As a market with strong Cuban roots, it was thought that “The Lost City” could draw well here, explained Tara Schroeder, Tampa Theatre’s community relations manager. Local Hispanic media and the Cuban Club helped get the word out. And actor-director-co-producer Andy Garcia agreed to do print and radio interviews with local Tampa media.

The first weekend’s gross was $14,300, which is roughly four times a good weekend. That kind of box office prompted Tampa Theatre to extend the run.

“We started getting calls and e-mails early on,” says Schroeder. “A lot of people had personal ties. Some came to see it more than once.”

And some lingered long after one Friday showing for an animated “cinema chat” that was equal parts pre-Castro reverie and post-revolution revulsion.

“I was getting teary hearing people’s stories,” recalled Schroeder.

She was not alone.

Head’s Up On Helmets

Generally speaking, athletes do not make the best — and frequently not even good — role models. Would that veterinarians and cancer researchers topped all lists.

Playing a game is not particularly important; it doesn’t win any victories for humanity; but it does catapult players to society’s center stage. Especially this one’s. And impressionable kids in America’s celebrity-lionizing culture will always be impressionable kids.

Cue Ben Roethlisberger.

By virtue of being the quarterback of the Super Bowl champion Pittsburgh Steelers, he is a major marquee name and a de facto role model. By virtue of being a helmet-less motorcycle rider, he is a major doofus. He also had been – prior to his recent accident — an undeniable traffic distraction on the streets of Pittsburgh, where no one is more easily recognized these days.

Fortunately, Roethlisberger survived his run-in with a car.

He will play another day and continue to be a high-profile role model to a bunch of kids who can only vicariously relate to a world class professional athlete. But by donning a helmet the next time he mounts a motorcycle – or by dismounting permanently – he will have gone where few famous athletes this side of Pat Tillman will ever go.

To a place where hero-worshipers can actually identify with their heroes. It’s time for Big Ben to take one for the real home team.

And who knows, such a prudent act could even help reverse the mindless trend of states repealing helmet laws. The number of “unhelmeted” deaths in Florida, for example, has risen from 22 in 1999 – before the helmet-law repeal — to 250 in 2004.

Vaccine Against Stupidity?

The World Health Organization, which began a global immunization drive against polio in 1988, failed to meet its target of global eradication by the end of last year.

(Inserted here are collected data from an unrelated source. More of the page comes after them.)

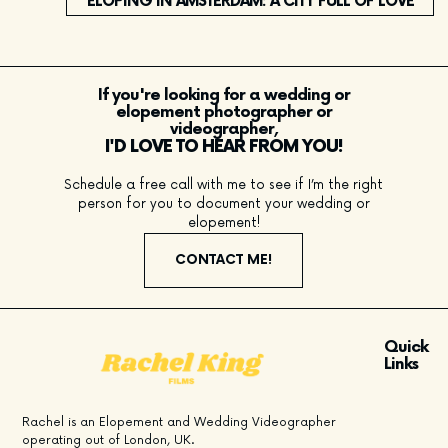
ELOPING IN AMSTERDAM: A CITY FULL OF LOVE
If you're looking for a wedding or
elopement photographer or
videographer,
I'D LOVE TO HEAR FROM YOU!
Schedule a free call with me to see if I’m the right
person for you to document your wedding or
elopement!
CONTACT ME!
Quick
Links
Rachel is an Elopement and Wedding Videographer
operating out of London, UK.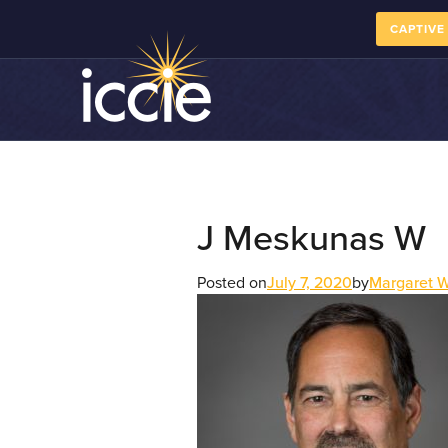
CAPTIVE
J Meskunas W
Posted on
July 7, 2020
by
Margaret 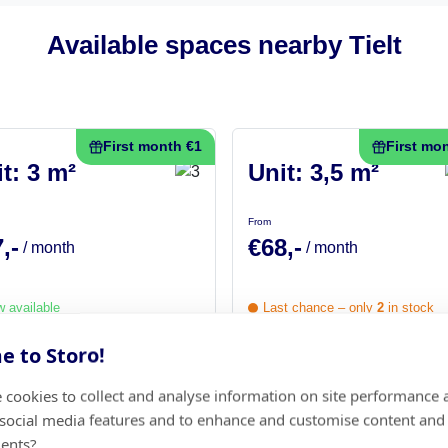
Available spaces nearby Tielt
First month €1
First mo
t: 3 m²
Unit: 3,5 m²
From
,-
€68,-
/ month
/ month
 available
Last chance – only
2
in stock
 to Storo!
Choose this unit
Choose this unit
 cookies to collect and analyse information on site performance 
 social media features and to enhance and customise content and
First month €1
ents?
Not sure how muc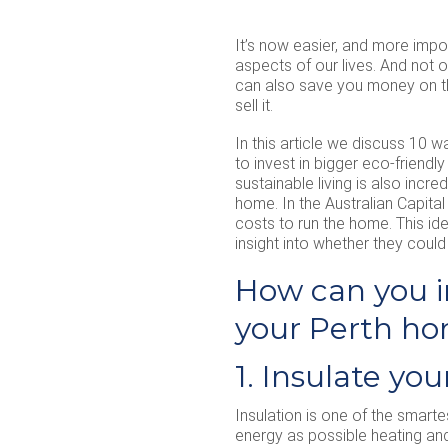
It’s now easier, and more impor
aspects of our lives. And not 
can also save you money on the
sell it.
In this article we discuss 10 
to invest in bigger eco-friend
sustainable living is also incre
home. In the Australian Capital
costs to run the home. This id
insight into whether they could 
How can you i
your Perth h
1. Insulate yo
Insulation is one of the smarte
energy as possible heating and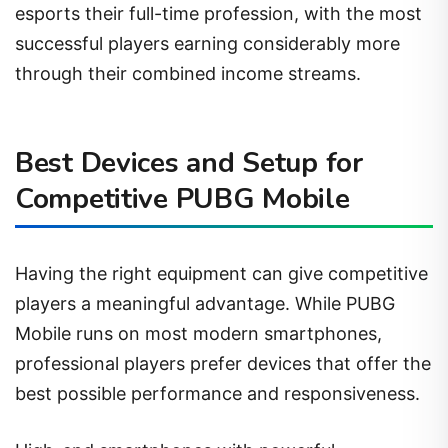
esports their full-time profession, with the most
successful players earning considerably more
through their combined income streams.
Best Devices and Setup for
Competitive PUBG Mobile
Having the right equipment can give competitive
players a meaningful advantage. While PUBG
Mobile runs on most modern smartphones,
professional players prefer devices that offer the
best possible performance and responsiveness.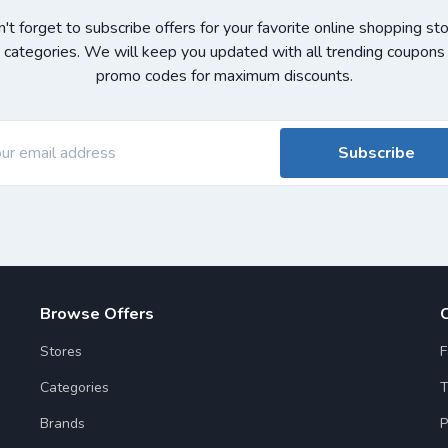
't forget to subscribe offers for your favorite online shopping st
 categories. We will keep you updated with all trending coupons
promo codes for maximum discounts.
Subscribe
Browse Offers
Stores
F
Categories
T
Brands
P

One reason: Nigeria, where the disease is making an insidious comeback.

Seems that the mostly Muslim north has been ordering an immunization boycott since 2003. Authorities claim the vaccine is part of a U.S.-led plot to render Muslims infertile or infect them with AIDS.

Perhaps Bono, between playing concerts and playing off the West’s colonial guilt, could add another African cause (in addition to holding the corrupt accountable): Educate the stupid.